One measure that Anderson encourages his fellow Austinites to check out is a Consumers Confidence Report, to be released next month, that the Environmental Protection Agency requires utilities to provide to the public. Although the LCRA anticipates a clean bill of health, Anderson says that people should be prepared to review the list of contaminants and keep track of levels of chemicals in the water supply, especially those that could pose threats to children, pregnant women, and individuals with compromised immune systems.

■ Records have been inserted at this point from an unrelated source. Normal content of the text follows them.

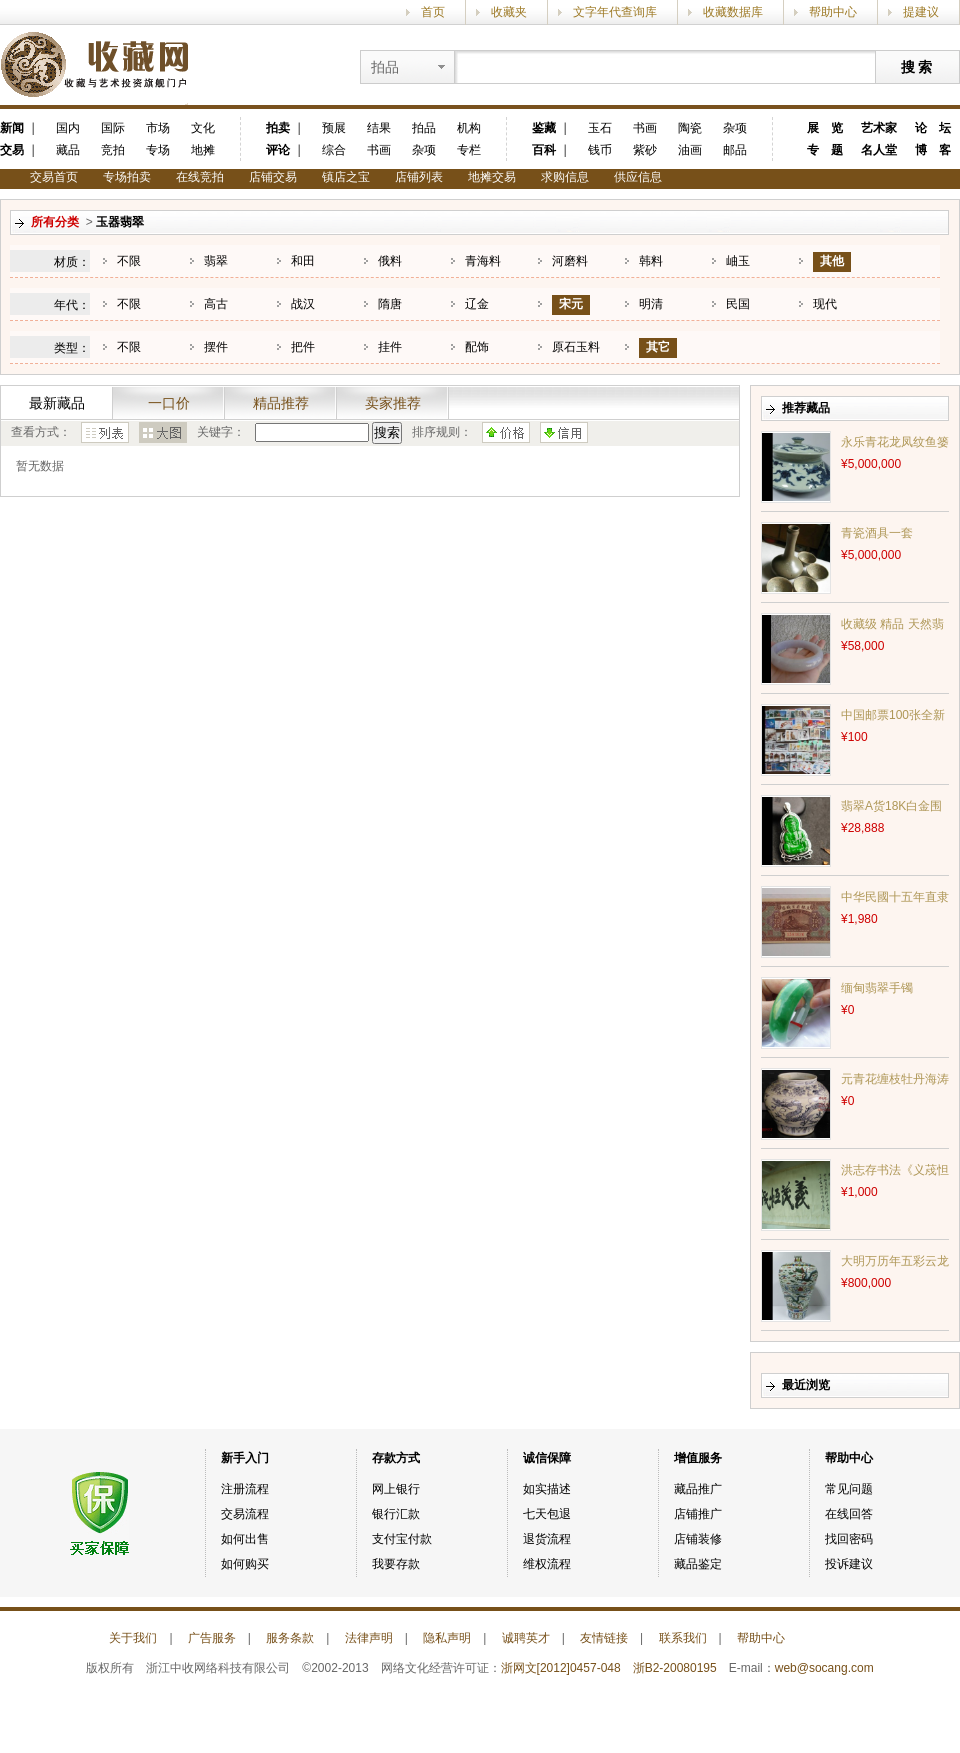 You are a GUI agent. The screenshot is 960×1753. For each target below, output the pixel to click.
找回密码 (849, 1539)
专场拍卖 (127, 177)
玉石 (600, 128)
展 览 (825, 128)
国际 (113, 128)
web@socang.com (824, 1668)
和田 (303, 261)
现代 (825, 304)
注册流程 (245, 1489)
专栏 (469, 150)
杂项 (424, 150)
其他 (832, 261)
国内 (68, 128)
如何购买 (245, 1564)
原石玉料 (576, 347)
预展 (334, 128)
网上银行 (396, 1489)
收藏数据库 (733, 12)
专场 (158, 150)
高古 (216, 304)
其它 (658, 347)
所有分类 (55, 222)
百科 (544, 150)
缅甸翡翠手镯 (877, 988)
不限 (129, 261)
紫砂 (645, 150)
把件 (303, 347)
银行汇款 (396, 1514)
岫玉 (738, 261)
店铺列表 (419, 177)
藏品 (68, 150)
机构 (469, 128)
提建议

City water resources manager Ed Peacock says that given the current standards for the Lower Colorado, Austin has no choice but to monitor closely the nutrient and chemical discharge to the river while keeping an eye out for potential violations of federal and state clean-water statutes. And he notes that all discharge permits must be approved by the TNRCC. Meanwhile, the city's wastewater and drinking water division has been trying to ensure an ample supply of potable water -- a project that should be helped along by a Watershed Protection Master Plan for the city due out at the end of August.
"Regionally, there are some big questions, and we're trying to look at our contributions," says Peacock. "But overall the restrictions we face are more stringent than any other waterway in the state, so we're trying to identify the watersheds that have problems, because that's where they need to be solved."